▸ Task prompt: Your answer must consist of exactly the lines below, starting with the line with "PUBLICA CON NOSOTROS" and going on through the line with "para la competitividad minera", and nothing else.

▸ Provided data:
------------------------------------------------------------------------

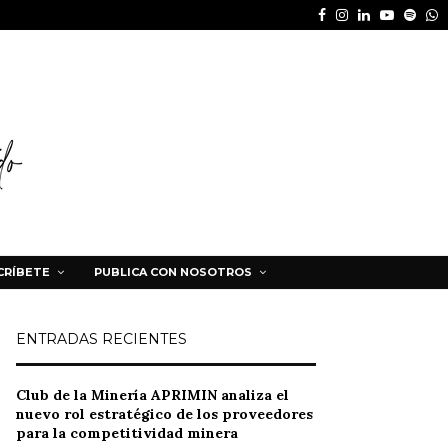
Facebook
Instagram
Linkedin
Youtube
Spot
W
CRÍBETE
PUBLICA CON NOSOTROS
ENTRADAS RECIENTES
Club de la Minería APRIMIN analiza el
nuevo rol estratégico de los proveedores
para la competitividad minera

------------------------------------------------------------------------

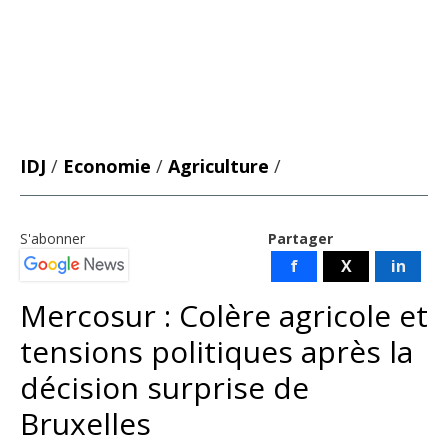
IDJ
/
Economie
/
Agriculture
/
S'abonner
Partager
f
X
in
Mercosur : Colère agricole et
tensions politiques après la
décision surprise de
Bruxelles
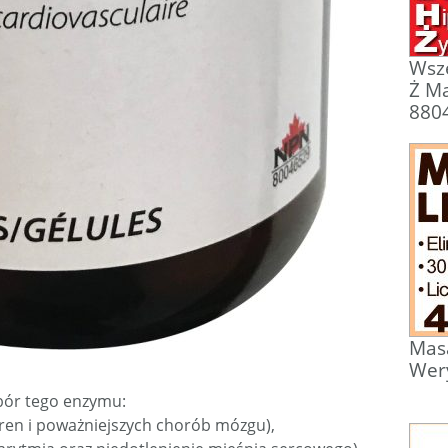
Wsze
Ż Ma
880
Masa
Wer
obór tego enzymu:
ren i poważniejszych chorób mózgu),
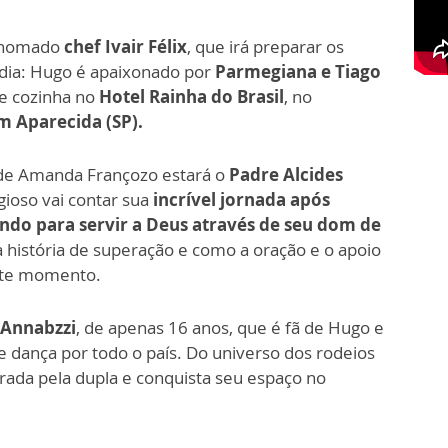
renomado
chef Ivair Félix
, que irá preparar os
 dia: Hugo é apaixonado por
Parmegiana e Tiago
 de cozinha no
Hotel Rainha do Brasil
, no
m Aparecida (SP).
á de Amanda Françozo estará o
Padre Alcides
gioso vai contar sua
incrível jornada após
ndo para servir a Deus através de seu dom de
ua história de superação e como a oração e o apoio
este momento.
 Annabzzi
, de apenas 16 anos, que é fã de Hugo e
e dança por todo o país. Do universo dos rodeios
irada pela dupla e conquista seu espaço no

------------------------------------------------------------------------

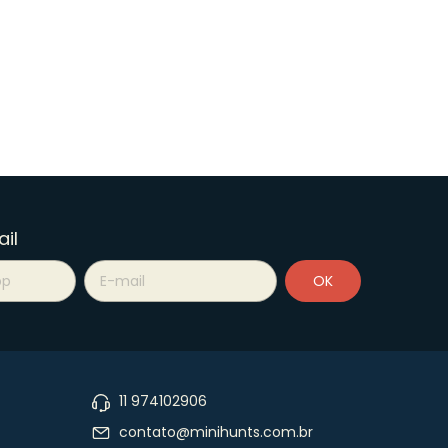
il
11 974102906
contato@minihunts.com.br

------------------------------------------------------------------------

▸ Answer section:
PUBLICA CON NOSOTROS
ENTRADAS RECIENTES
Club de la Minería APRIMIN analiza el
nuevo rol estratégico de los proveedores
para la competitividad minera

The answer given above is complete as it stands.